Why LLMs Are Undermining 20‑Year‑Old Stateless Web Architecture
The article explains how the longstanding web architecture that separates stateful databases from stateless compute is being challenged by large language models and AI agents, which introduce long‑running, stateful, bidirectional workflows, exposing the need for new routing primitives such as persistent pub/sub channels rather than traditional HTTP‑load‑balancer setups.
Traditional Stateless Web Architecture
Web services have been built on a 20‑year‑old assumption: application state lives in a database while compute nodes are stateless. Scaling the system therefore requires vertical scaling of the database (using larger machines), whereas application servers can be horizontally scaled by adding more instances behind a load balancer.
How LLMs Break the Assumption
Long‑running work : AI agents may execute tasks that last minutes, turning a single request into an asynchronous, long‑running process.
Stateful compute : Agents keep conversational context, perform multiple tool calls, and rely on in‑memory state that is not stored in the database.
Bidirectional interaction : Users want to observe the agent’s reasoning, interrupt it, and guide it, creating a dialogue with the process rather than a simple stateless API call.
Persistent Execution and Its Limits
Frameworks such as Temporal, Ingest, and Restate provide durable, resilient execution for long‑running workflows. They give the workflow persistence but still treat the underlying transport as stateless, so they do not solve the interaction problem.
The Routing Problem
With HTTP, a load balancer, stateless servers, and a database, there is no way to route a request to a specific process; routing can only target the database. When a client needs to communicate with a process running inside a persistent‑execution framework, the same limitation appears, leading many to poll the database for updates. Polling incurs latency, adds load to the database, wastes requests, and yields a poor streaming experience.
Missing Routing Primitive
What is lacking is a routable transport name that is not tied to a particular server instance. Ideally one could say, “send this message to whoever is generating output for workflow X,” without knowing the machine, replica, or process.
Potential Solutions
WebSocket?
WebSocket provides a long‑lived, bidirectional connection between client and server, solving the routing problem for the duration of the connection. However, it is a connection, not an address; if the connection drops, the address is lost and the client cannot reconnect to the same process.

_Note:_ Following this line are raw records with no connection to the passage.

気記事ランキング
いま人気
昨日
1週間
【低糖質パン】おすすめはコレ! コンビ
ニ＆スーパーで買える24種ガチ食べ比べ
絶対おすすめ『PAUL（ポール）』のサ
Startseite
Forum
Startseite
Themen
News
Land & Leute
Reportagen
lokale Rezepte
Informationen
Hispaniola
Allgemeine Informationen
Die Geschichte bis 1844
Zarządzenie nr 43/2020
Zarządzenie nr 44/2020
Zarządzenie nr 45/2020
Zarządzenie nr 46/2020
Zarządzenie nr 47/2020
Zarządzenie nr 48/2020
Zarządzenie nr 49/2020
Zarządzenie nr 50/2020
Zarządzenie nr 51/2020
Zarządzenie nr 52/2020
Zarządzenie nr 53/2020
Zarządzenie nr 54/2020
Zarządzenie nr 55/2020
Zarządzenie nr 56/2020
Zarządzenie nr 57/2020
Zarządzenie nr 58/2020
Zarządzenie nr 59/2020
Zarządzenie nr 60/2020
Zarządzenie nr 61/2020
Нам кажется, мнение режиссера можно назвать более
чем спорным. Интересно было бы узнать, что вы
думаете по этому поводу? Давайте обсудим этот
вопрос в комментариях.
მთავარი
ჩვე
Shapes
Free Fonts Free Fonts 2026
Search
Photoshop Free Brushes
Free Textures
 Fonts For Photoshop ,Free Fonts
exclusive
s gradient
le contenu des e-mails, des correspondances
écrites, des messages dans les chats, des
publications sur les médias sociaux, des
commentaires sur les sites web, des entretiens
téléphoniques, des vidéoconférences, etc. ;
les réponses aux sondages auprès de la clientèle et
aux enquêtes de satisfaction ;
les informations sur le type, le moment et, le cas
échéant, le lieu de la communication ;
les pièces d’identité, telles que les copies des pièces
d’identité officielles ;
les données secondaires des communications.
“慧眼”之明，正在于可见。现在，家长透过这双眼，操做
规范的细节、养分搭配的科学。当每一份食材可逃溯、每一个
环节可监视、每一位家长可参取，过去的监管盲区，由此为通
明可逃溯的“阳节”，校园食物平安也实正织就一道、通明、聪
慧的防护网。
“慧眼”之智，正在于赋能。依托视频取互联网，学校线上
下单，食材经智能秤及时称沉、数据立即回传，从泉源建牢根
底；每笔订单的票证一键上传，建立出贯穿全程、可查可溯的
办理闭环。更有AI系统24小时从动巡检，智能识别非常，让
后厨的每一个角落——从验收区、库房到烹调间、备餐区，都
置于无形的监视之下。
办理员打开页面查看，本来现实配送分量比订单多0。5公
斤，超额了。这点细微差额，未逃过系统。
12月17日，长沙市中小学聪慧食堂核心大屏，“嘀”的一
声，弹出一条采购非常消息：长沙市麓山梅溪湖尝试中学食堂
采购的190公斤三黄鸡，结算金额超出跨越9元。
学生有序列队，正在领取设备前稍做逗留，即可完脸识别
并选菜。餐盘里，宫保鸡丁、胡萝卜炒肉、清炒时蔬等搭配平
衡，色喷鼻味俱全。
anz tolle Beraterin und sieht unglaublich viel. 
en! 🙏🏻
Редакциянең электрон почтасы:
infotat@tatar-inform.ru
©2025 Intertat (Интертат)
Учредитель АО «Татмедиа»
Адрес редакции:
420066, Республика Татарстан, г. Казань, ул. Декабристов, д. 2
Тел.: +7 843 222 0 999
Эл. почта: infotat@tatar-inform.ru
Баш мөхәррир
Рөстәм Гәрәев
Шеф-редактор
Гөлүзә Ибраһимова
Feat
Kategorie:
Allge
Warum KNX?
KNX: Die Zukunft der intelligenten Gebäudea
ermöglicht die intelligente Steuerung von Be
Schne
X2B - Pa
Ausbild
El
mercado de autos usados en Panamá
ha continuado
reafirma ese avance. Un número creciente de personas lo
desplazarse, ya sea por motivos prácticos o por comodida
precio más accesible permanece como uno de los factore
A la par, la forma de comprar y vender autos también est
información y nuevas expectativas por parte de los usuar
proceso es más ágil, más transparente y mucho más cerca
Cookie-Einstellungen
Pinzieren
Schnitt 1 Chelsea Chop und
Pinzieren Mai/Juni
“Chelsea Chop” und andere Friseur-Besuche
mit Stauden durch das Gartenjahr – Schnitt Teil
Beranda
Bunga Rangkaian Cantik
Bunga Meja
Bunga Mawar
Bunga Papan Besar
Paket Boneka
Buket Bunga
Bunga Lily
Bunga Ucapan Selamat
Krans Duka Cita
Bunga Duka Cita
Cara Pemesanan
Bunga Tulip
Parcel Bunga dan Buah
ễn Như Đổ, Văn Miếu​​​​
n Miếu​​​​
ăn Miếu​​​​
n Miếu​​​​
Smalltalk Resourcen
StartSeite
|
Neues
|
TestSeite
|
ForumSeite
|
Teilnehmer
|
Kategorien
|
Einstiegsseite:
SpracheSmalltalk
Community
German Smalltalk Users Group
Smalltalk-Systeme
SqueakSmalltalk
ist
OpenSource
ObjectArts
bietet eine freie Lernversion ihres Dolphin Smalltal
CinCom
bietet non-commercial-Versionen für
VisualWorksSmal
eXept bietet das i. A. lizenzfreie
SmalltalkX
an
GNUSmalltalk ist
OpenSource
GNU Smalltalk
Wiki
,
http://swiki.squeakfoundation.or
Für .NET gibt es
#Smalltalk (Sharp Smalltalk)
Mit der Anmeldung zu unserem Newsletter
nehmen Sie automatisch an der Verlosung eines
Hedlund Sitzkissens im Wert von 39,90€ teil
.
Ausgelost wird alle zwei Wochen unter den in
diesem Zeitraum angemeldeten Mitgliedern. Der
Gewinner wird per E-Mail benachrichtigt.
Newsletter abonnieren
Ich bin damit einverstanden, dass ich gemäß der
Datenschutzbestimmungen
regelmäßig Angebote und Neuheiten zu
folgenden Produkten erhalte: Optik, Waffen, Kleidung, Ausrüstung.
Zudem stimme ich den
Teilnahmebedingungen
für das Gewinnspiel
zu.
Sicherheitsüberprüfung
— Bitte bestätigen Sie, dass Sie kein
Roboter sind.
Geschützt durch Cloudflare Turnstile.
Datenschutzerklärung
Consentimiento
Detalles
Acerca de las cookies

Publish/Subscribe Channels
Pub/sub inverts ownership: the server process and client are not directly addressable, but the transport layer is. Both sides connect to a named channel, which acts as the address. The channel is persistent, allowing disconnections and reconnections without losing data or routing capability.
In a workflow example, a persistent step connects to a pub/sub channel named after the workflow ID. The client also connects to that channel to receive updates and can send interrupt or guidance messages. Because both the workflow and the channel persist, they can reconnect after a failure and continue communication.
Why This Matters for LLMs
LLM responses are nondeterministic and costly. Retries that are cheap for deterministic APIs become expensive when each token incurs a cost. Losing a connection means losing paid tokens, and re‑sending them through the database is undesirable. Thus LLMs make the shortcomings of the classic HTTP + stateless + database stack more painful.
Conclusion
Stateless web architecture is not wrong, but it is ill‑suited for agent‑type applications that require long‑running, stateful, interactive processes. A new architecture is needed that introduces routing primitives capable of addressing processes directly, combined with persistent execution and pub/sub channels to handle durability, resilience, and bidirectional communication.